** Opening Raw data block **

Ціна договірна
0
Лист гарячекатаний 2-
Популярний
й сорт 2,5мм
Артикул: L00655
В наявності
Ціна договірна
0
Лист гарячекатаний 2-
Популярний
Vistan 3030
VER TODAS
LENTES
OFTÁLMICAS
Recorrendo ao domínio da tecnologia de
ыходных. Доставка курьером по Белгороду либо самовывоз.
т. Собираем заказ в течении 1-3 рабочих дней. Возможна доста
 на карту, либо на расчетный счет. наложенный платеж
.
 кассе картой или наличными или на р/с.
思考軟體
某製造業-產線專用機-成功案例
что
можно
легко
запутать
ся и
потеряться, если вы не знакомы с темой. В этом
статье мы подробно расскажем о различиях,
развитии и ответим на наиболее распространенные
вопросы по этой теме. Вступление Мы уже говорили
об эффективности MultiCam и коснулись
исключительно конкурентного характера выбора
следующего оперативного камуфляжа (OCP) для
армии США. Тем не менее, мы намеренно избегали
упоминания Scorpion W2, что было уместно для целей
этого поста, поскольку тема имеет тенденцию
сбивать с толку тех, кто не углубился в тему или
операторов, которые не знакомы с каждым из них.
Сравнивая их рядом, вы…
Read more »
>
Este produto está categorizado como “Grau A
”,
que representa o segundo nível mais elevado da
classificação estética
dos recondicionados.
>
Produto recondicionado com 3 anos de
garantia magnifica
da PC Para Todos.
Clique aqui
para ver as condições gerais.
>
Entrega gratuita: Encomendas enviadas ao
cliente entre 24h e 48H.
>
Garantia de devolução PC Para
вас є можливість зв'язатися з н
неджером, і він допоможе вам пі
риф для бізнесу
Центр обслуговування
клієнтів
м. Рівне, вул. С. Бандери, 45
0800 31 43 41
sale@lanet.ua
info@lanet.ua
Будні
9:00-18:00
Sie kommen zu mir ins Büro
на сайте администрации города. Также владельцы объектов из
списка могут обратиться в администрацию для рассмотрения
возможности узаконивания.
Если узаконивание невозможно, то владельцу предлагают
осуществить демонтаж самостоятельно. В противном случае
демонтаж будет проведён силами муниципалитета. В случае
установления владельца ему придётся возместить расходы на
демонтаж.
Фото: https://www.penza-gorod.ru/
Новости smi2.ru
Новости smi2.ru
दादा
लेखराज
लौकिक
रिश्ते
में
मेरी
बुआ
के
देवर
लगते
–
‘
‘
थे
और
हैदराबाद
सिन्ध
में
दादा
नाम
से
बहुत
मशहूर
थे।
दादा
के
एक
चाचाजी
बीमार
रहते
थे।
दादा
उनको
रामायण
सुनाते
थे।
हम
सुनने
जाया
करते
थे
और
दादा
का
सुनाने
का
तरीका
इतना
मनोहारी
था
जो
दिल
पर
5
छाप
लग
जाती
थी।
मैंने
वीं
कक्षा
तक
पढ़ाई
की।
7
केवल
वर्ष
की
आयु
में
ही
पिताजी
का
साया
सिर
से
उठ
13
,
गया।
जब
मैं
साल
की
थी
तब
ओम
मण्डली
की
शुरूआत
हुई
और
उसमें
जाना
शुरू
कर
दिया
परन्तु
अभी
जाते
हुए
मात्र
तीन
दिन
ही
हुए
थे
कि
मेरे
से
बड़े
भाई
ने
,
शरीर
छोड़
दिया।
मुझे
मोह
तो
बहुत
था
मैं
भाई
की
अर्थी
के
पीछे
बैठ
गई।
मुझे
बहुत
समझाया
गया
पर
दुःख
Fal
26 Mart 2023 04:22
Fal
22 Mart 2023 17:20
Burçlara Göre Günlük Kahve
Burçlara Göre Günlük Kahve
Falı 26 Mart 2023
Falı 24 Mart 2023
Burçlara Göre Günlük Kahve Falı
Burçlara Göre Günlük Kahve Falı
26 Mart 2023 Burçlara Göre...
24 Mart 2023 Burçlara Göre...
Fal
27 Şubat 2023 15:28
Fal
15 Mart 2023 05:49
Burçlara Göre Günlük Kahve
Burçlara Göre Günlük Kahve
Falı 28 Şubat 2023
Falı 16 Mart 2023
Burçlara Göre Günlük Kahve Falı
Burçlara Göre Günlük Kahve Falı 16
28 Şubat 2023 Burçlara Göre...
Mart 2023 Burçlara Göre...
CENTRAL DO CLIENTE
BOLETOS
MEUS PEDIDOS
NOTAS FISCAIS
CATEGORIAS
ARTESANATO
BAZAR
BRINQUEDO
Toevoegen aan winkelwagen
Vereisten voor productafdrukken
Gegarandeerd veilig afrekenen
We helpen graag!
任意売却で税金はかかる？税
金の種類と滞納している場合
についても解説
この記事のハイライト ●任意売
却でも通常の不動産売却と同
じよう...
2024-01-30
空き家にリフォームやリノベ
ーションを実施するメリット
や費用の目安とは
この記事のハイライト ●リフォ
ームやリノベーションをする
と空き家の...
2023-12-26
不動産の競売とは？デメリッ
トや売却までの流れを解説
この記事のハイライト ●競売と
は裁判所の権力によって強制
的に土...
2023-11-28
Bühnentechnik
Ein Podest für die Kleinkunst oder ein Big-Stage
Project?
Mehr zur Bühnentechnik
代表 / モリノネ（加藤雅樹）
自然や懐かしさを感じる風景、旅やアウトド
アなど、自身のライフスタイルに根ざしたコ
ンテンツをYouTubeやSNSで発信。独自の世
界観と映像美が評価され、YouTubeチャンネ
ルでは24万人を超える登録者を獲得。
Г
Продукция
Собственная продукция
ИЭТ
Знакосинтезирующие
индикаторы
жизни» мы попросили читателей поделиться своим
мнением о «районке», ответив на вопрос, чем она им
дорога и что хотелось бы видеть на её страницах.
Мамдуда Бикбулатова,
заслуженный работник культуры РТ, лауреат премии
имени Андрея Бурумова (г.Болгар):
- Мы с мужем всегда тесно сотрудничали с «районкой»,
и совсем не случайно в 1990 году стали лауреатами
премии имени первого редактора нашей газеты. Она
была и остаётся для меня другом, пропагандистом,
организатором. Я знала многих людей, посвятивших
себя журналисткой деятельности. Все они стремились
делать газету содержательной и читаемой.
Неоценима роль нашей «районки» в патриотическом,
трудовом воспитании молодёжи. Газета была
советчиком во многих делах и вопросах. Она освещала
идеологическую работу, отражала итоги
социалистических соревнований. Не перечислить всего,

** Closing Raw data block **

Exercise directions »
If the string "Bühnentechnik" is in a line of the entries, pick that line out.

Written answer »
Bühnentechnik
Mehr zur Bühnentechnik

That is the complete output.